Your task: Would it be possible to copy exactly the lines from the one containing "un paso clave en el fortalecimiento de la" to the end of the entries, including both and nothing else?

Information supplied:
◇ ◇ ◇ ◇ ◇ ◇ ◇
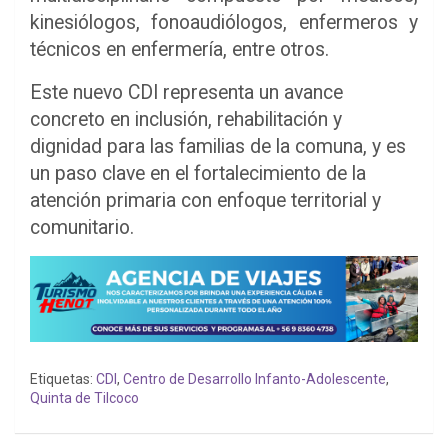
kinesiólogos, fonoaudiólogos, enfermeros y
técnicos en enfermería, entre otros.
Este nuevo CDI representa un avance
concreto en inclusión, rehabilitación y
dignidad para las familias de la comuna, y es
un paso clave en el fortalecimiento de la
atención primaria con enfoque territorial y
comunitario.
Etiquetas:
CDI
,
Centro de Desarrollo Infanto-Adolescente
,
Quinta de Tilcoco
◇ ◇ ◇ ◇ ◇ ◇ ◇
Answer for this exercise:
un paso clave en el fortalecimiento de la
atención primaria con enfoque territorial y
comunitario.
Etiquetas:
CDI
,
Centro de Desarrollo Infanto-Adolescente
,
Quinta de Tilcoco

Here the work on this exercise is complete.